Réflexions sur une amorce de débat : disons-le d’emblée, Ceauşescu et son environnement idéologique ne sont pas absents du livre de Robert Adam (pp. 216-227), mais apparaissent rétrospectivement comme des influences, après 1989, pour le populisme nationaliste plutôt de droite – même si le soi-disant Parti social-démocrate roumain, en tant que formation parapluie héritière de l’ancien Parti communiste roumain, a également récupéré sa dimension nationaliste, en réintégrant même de nombreux membres du Parti de la Grande Roumanie après la mort en 2015 de son chef, l’ancien poète de cour de Ceauşescu Corneliu Vadim Tudor.
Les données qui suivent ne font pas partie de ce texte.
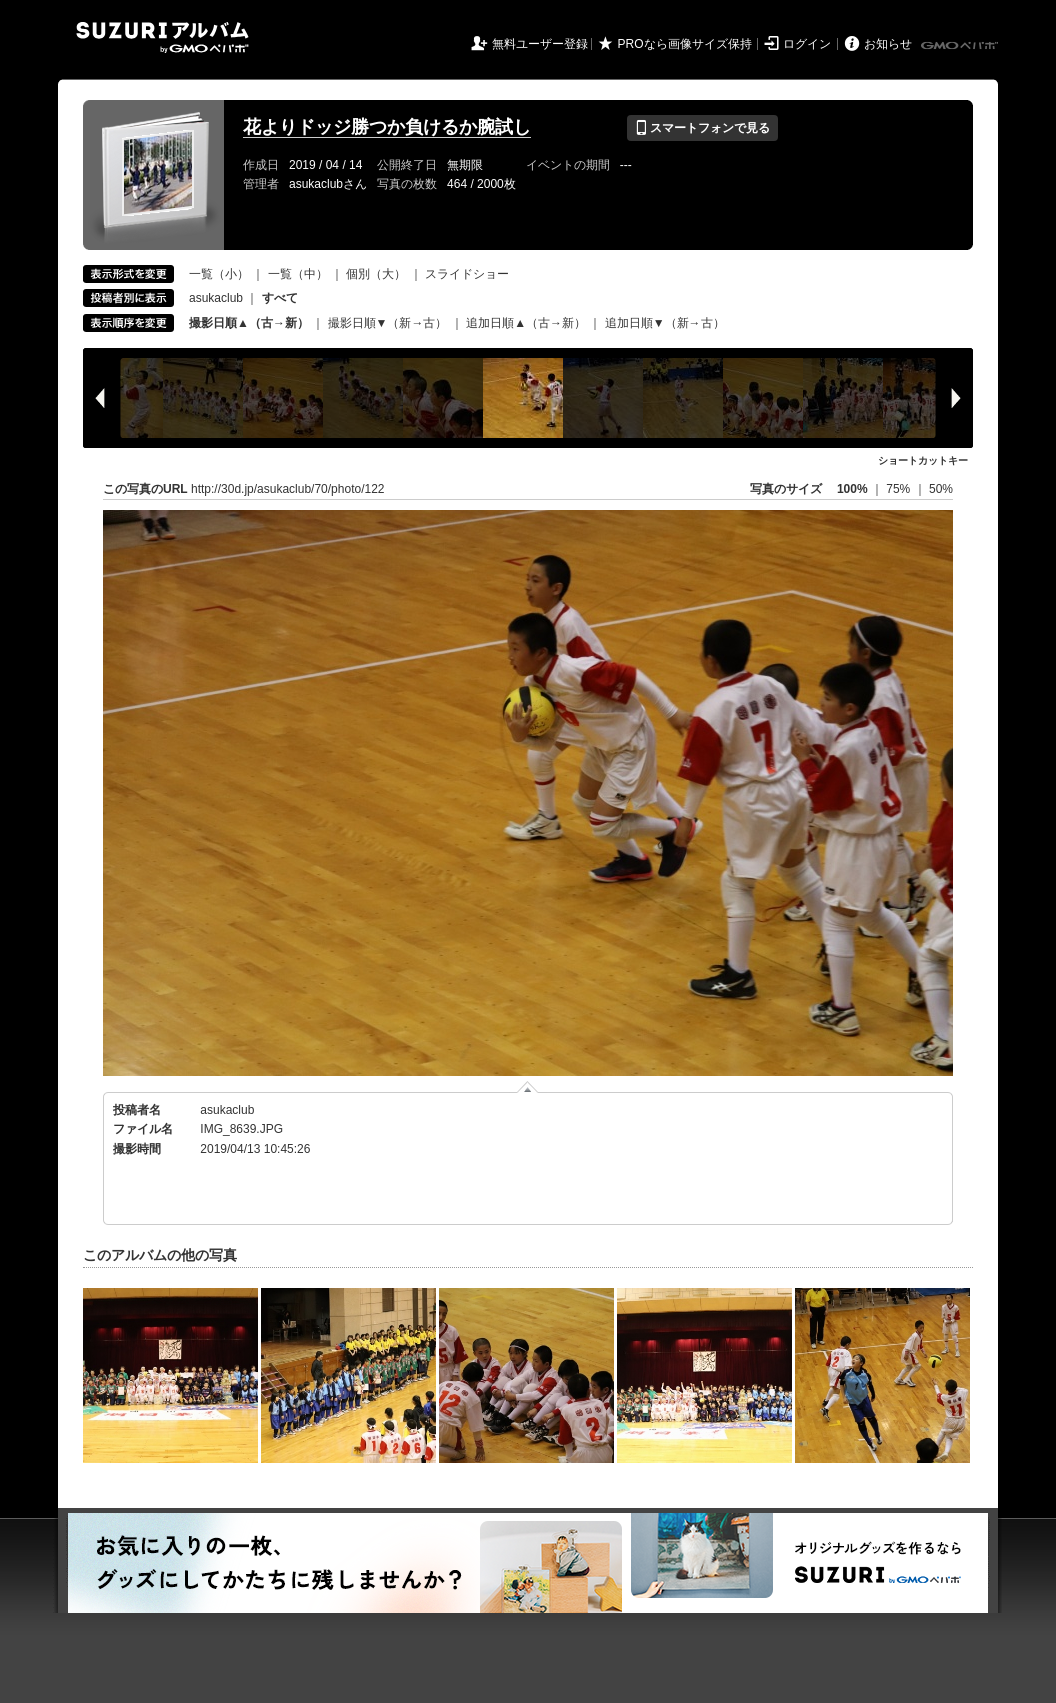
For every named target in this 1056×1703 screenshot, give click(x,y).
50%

L’appel au peuple effectué par Ceauşescu est dirigé contre deux principales cibles : (1) la tutelle soviétique – puisque la Roumanie fait partie d’un empire centré sur Moscou, toute attaque envers l’URSS s’effectue au nom d’une re-légitimation nationale qui ne peut pas passer par les canaux habituels de propagande du Parti communiste, mais par des manifestations populaires ; en effet, (2) le Parti communiste lui-même est la deuxième cible des critiques de Ceauşescu, car certains courants prosoviétiques pouvaient lui échapper et se retourner contre lui, surtout à la suite de ses multiples provocations antisoviétiques depuis le début des années soixante : ses appels au peuple contre les « dogmatiques » (les staliniens prosoviétiques attardés dans les années de national-communisme) prouvent que populisme et totalitarisme ne sont pas incompatibles, bien au contraire – et nous y revenons de suite avec les définitions modernes du totalitarisme, liées aux avancées de la « fascistologie » depuis une trentaine d’années.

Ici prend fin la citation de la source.